== Data shown

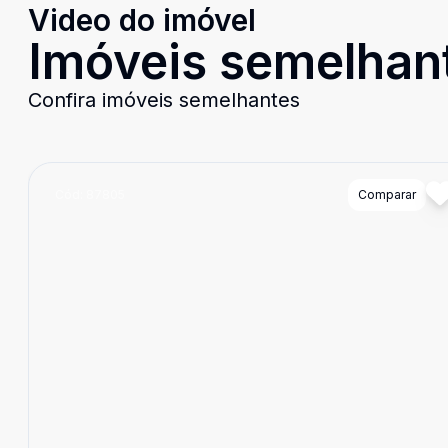
Video do imóvel
Imóveis semelhan
Confira imóveis semelhantes
Cód:
87805
Comparar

====

*Action item*:
Could you please return the entries above exactly, minus the pictures?

*Solution*:
Video do imóvel
Imóveis semelhan
Confira imóveis semelhantes
Cód:
87805
Comparar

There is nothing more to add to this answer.